- _REQUIREMENT_
Copy out only the span from the line with "ian. 15, 2019, 10:00 PM" to the end of the data, both ends kept, word for word.

- _GIVEN ENTRIES_
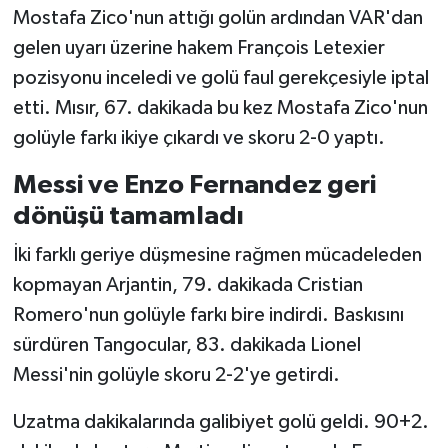
Mostafa Zico'nun attığı golün ardından VAR'dan
gelen uyarı üzerine hakem François Letexier
pozisyonu inceledi ve golü faul gerekçesiyle iptal
etti. Mısır, 67. dakikada bu kez Mostafa Zico'nun
golüyle farkı ikiye çıkardı ve skoru 2-0 yaptı.
Messi ve Enzo Fernandez geri
dönüşü tamamladı
İki farklı geriye düşmesine rağmen mücadeleden
kopmayan Arjantin, 79. dakikada Cristian
Romero'nun golüyle farkı bire indirdi. Baskısını
sürdüren Tangocular, 83. dakikada Lionel
Messi'nin golüyle skoru 2-2'ye getirdi.
Uzatma dakikalarında galibiyet golü geldi. 90+2.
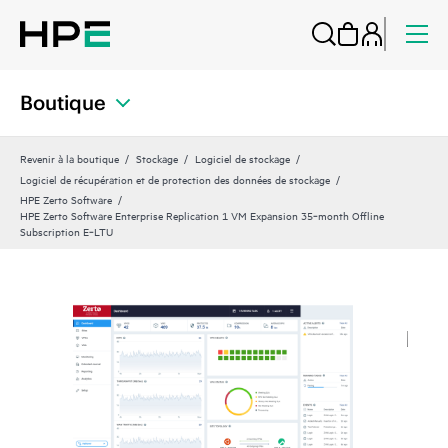
Boutique
Revenir à la boutique
Stockage
Logiciel de stockage
Logiciel de récupération et de protection des données de stockage
HPE Zerto Software
HPE Zerto Software Enterprise Replication 1 VM Expansion 35‑month Offline
Subscription E‑LTU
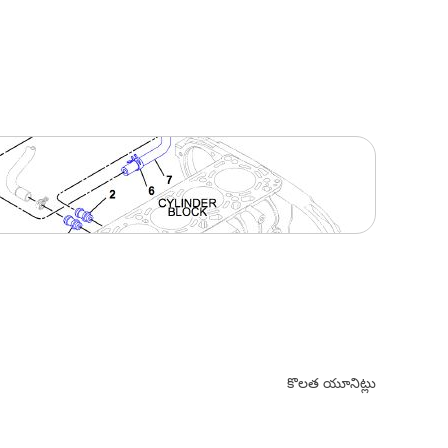
కొలత యూనిట్లు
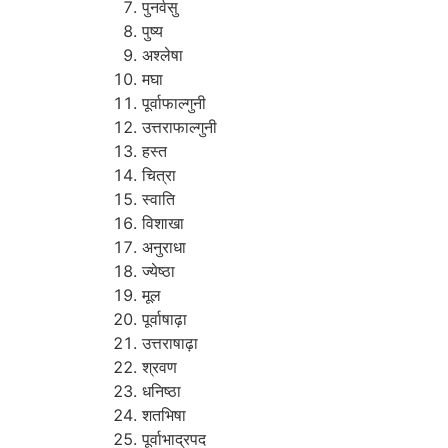
पुनर्वसु
पुष्य
अश्लेषा
मघा
पूर्वाफाल्गुनी
उत्तराफाल्गुनी
हस्त
चित्रा
स्वाति
विशाखा
अनुराधा
ज्येष्ठा
मूल
पूर्वाषाढ़ा
उत्तराषाढ़ा
श्रवण
धनिष्ठा
शतभिषा
पूर्वाभाद्रपद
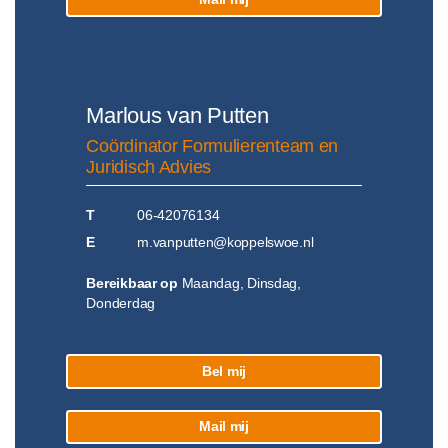
Marlous van Putten
Coördinator Formulierenteam en
Juridisch Advies
T
06-42076134
E
m.vanputten@koppelswoe.nl
Bereikbaar op
Maandag, Dinsdag,
Donderdag
Bel mij
Mail mij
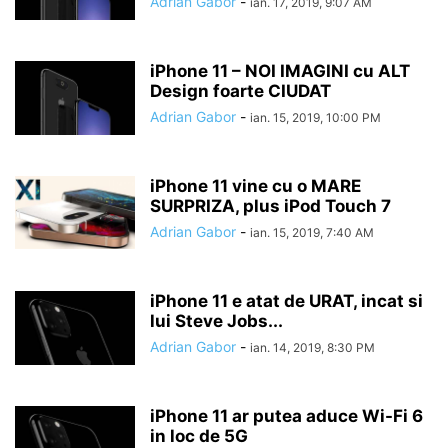
Adrian Gabor
-
ian. 17, 2019, 9:07 AM
iPhone 11 – NOI IMAGINI cu ALT
Design foarte CIUDAT
Adrian Gabor
-
ian. 15, 2019, 10:00 PM
iPhone 11 vine cu o MARE
SURPRIZA, plus iPod Touch 7
Adrian Gabor
-
ian. 15, 2019, 7:40 AM
iPhone 11 e atat de URAT, incat si
lui Steve Jobs...
Adrian Gabor
-
ian. 14, 2019, 8:30 PM
iPhone 11 ar putea aduce Wi-Fi 6
in loc de 5G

- _EXERCISE RESULT_
ian. 15, 2019, 10:00 PM
iPhone 11 vine cu o MARE
SURPRIZA, plus iPod Touch 7
Adrian Gabor
-
ian. 15, 2019, 7:40 AM
iPhone 11 e atat de URAT, incat si
lui Steve Jobs...
Adrian Gabor
-
ian. 14, 2019, 8:30 PM
iPhone 11 ar putea aduce Wi-Fi 6
in loc de 5G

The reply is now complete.